Task statement: Copy, from the data below, every line that has "vädervarningar" in it.

Data excerpts:
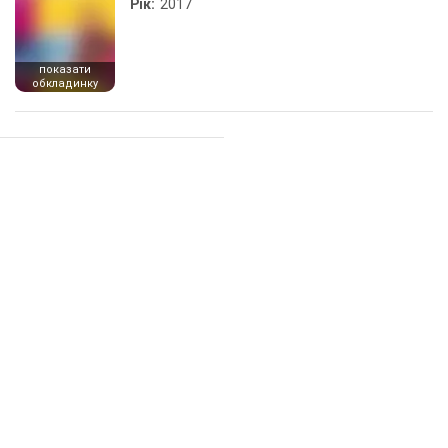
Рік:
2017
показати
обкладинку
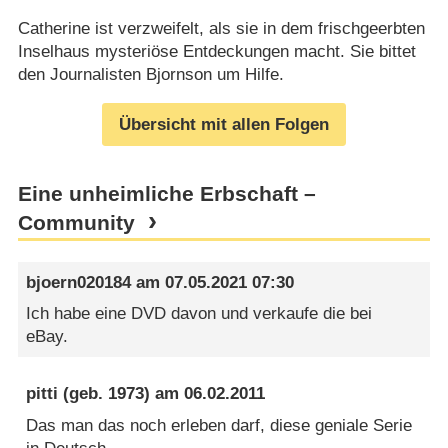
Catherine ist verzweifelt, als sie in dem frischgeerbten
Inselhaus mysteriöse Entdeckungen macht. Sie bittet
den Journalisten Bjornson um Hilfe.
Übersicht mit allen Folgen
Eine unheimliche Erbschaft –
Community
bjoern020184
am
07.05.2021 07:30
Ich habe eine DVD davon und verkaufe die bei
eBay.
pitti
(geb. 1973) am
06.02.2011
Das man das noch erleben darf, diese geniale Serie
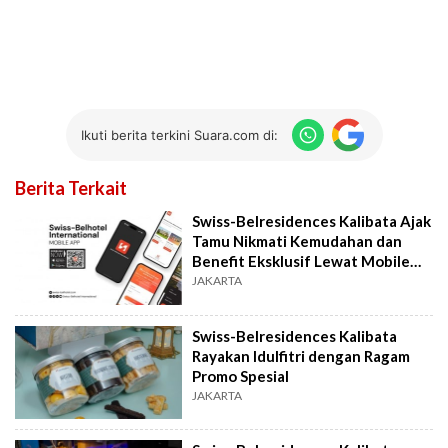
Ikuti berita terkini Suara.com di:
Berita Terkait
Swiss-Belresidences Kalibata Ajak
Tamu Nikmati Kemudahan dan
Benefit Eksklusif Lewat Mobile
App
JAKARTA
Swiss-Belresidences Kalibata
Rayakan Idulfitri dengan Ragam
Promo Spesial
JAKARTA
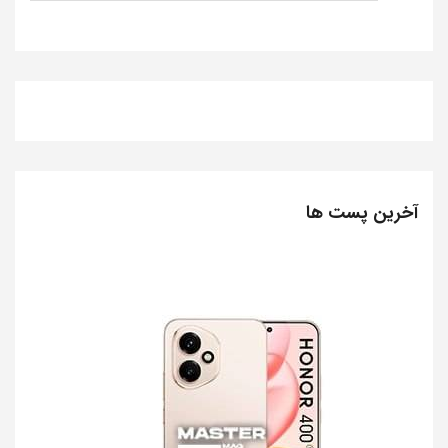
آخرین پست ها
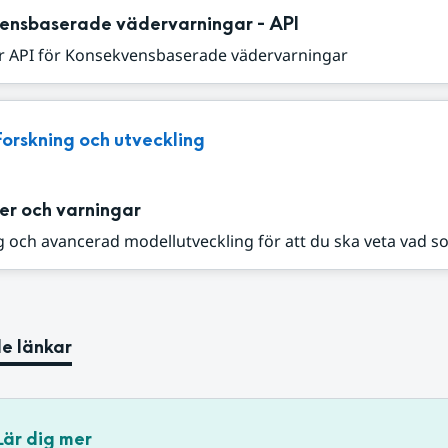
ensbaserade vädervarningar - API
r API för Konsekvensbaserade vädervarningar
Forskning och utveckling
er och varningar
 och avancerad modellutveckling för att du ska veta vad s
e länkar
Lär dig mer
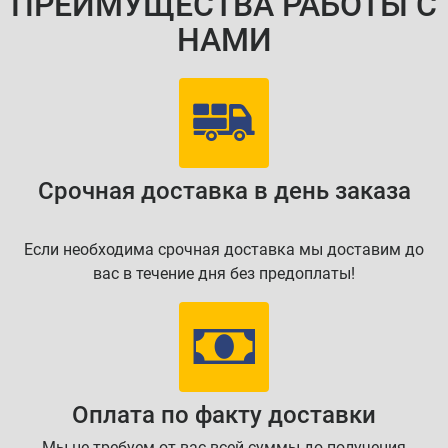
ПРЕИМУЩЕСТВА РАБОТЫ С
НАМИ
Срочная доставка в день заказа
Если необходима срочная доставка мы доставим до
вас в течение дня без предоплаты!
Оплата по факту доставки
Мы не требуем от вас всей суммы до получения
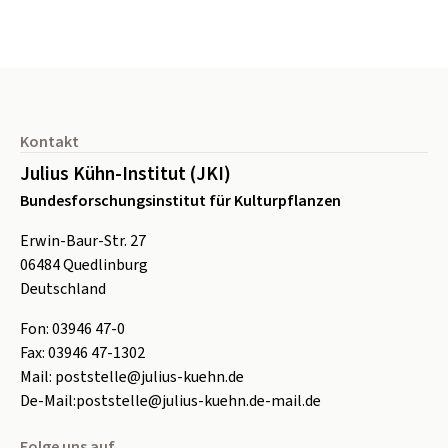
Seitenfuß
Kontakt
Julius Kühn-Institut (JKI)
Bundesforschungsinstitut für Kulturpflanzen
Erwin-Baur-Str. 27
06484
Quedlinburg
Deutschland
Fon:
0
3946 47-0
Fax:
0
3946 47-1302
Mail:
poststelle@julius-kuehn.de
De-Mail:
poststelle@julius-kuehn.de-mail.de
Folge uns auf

Task answer:
ensbaserade vädervarningar - API
r API för Konsekvensbaserade vädervarningar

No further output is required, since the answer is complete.